Results Patients (65% female) were 56±14years old and had mean symptom duration of 13±7 weeks. 59% were RF and/or ACPA positive, 67% fulfilled the new criteria for RA and 87% received a DMARD therapy. At 6 months, 52% of the patients achieved “good”, 32% “moderate” and 16% “no” response according to the EULAR Response Criteria. The mean number of teeth reported at study entry was 19±9 (23.5% 0-10, 14.9% 11-20, 39.9% 21-27, and 21.6% 28 teeth). Tooth loss was associated with older age, higher BMI and smoking. Patients with ≤10 teeth also had significantly higher ESR, T/SJCs and a higher DAS28 at 6 months compared with those with >10 teeth. However, this was at least partially explained by older age. Multivariate analysis adjusting for age and the above mentioned parameters, confirmed smoking and severe tooth loss as predictors of insufficient EULAR response at 6 months (≤10 vs. 28 teeth: adj. OR 3.8, 95% CI 2.0-7.1; P<0.001; smoking vs. non-smoking: adj. OR 1.7, CI 1.1-2.4; P=0.009). None of the other parameters predicted response to therapy.

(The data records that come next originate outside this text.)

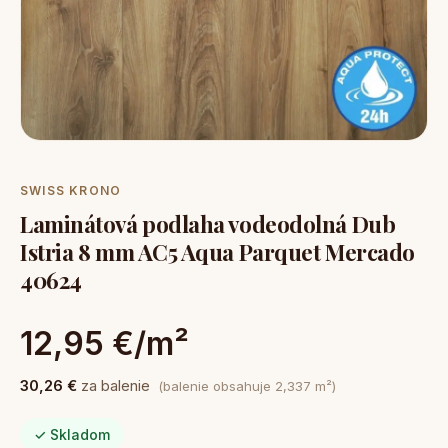
SWISS KRONO
Laminátová podlaha vodeodolná Dub
Istria 8 mm AC5 Aqua Parquet Mercado
40624
12,95 €/m²
30,26 €
za balenie
(balenie obsahuje 2,337 m²)
✓ Skladom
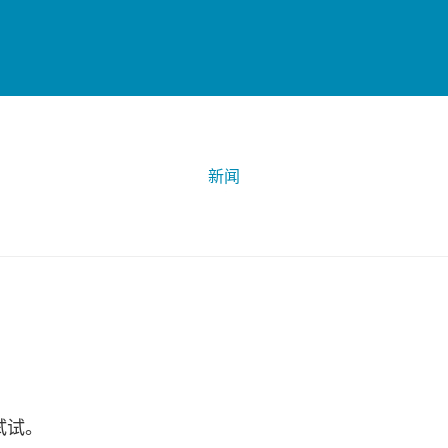
新闻
试试。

Conclusions Our results show that patients who have lost many teeth before arthritis onset have significantly higher disease activity and worse treatment response compared with those who have lost fewer teeth or none. While ascertainment of periodontal status is needed to confirm the role of periodontal inflammation in this association, these results suggest that pre-arthritis tooth loss is a predictor of disease activity and treatment response in patients with early arthritis.